Gather all lines in the records below that include the word "Flush".

• • • •

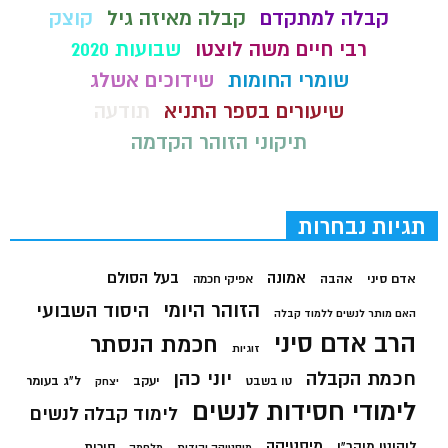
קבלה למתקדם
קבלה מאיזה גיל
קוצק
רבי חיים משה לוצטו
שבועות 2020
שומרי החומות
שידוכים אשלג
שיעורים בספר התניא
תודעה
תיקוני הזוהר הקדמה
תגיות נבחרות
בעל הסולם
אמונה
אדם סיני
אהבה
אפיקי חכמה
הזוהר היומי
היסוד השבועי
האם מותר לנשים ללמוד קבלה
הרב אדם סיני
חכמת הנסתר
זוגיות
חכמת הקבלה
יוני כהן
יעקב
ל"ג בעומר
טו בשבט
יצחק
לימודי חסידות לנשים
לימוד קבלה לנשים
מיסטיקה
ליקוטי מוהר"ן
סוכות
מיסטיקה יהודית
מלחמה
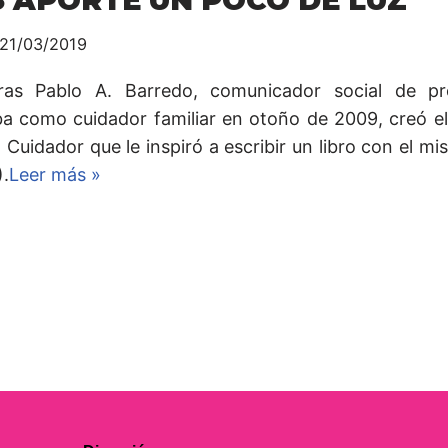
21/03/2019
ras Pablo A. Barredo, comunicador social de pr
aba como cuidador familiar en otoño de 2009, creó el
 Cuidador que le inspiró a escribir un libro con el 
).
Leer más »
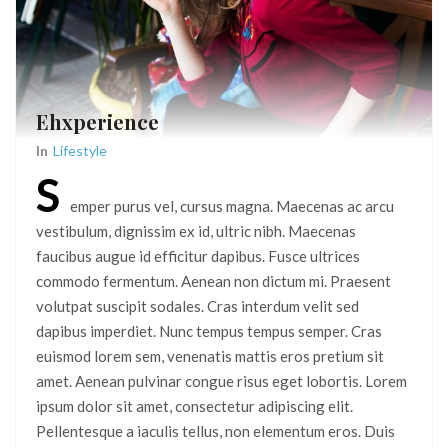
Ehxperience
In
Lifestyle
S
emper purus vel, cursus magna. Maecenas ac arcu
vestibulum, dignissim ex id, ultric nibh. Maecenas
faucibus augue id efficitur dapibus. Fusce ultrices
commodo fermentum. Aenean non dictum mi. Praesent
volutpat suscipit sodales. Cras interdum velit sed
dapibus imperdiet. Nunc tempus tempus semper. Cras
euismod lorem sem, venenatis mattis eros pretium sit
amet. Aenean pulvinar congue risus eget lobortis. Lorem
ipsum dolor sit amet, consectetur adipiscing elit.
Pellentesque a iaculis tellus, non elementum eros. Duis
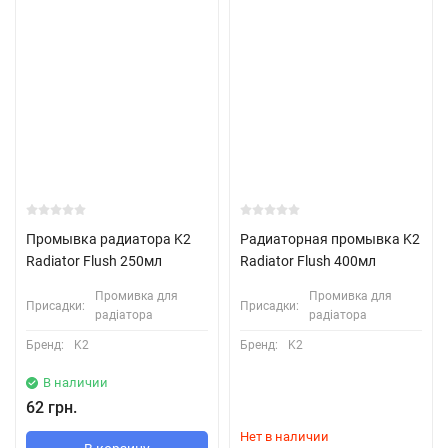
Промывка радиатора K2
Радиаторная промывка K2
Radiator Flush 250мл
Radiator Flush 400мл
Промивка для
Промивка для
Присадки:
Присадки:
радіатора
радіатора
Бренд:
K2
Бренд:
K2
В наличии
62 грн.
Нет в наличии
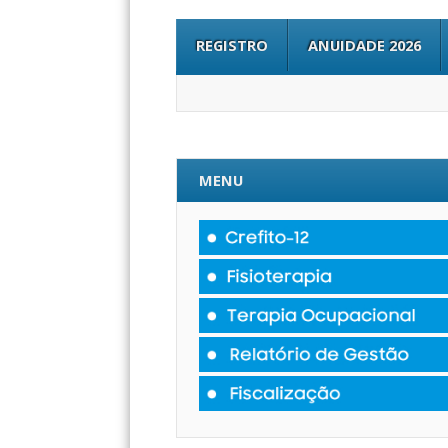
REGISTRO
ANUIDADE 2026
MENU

• • • •

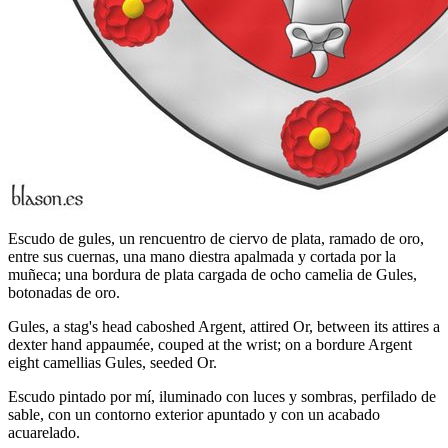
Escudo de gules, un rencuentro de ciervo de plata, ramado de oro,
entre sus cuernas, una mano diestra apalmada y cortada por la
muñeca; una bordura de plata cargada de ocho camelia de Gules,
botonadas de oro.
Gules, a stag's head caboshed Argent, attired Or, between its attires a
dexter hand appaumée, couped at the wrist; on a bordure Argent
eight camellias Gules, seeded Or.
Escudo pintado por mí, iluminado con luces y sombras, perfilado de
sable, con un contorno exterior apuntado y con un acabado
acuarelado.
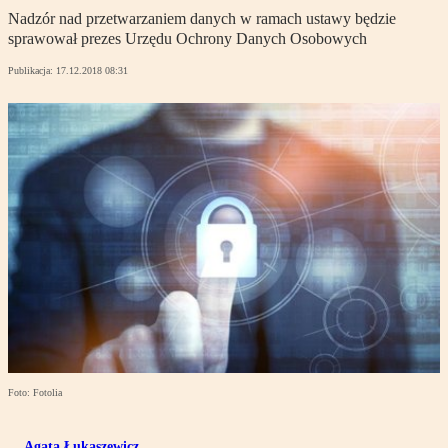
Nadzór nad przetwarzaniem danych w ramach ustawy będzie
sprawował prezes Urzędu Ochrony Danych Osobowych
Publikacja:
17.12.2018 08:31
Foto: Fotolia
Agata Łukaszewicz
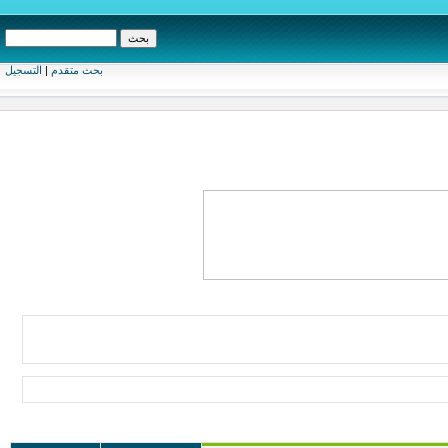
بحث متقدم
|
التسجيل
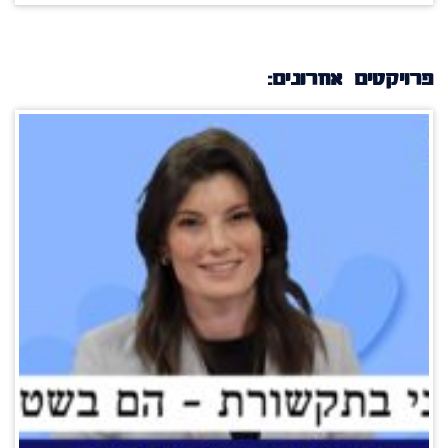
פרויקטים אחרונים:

• • • •

Result —
Radiator Flush 250мл
Radiator Flush 400мл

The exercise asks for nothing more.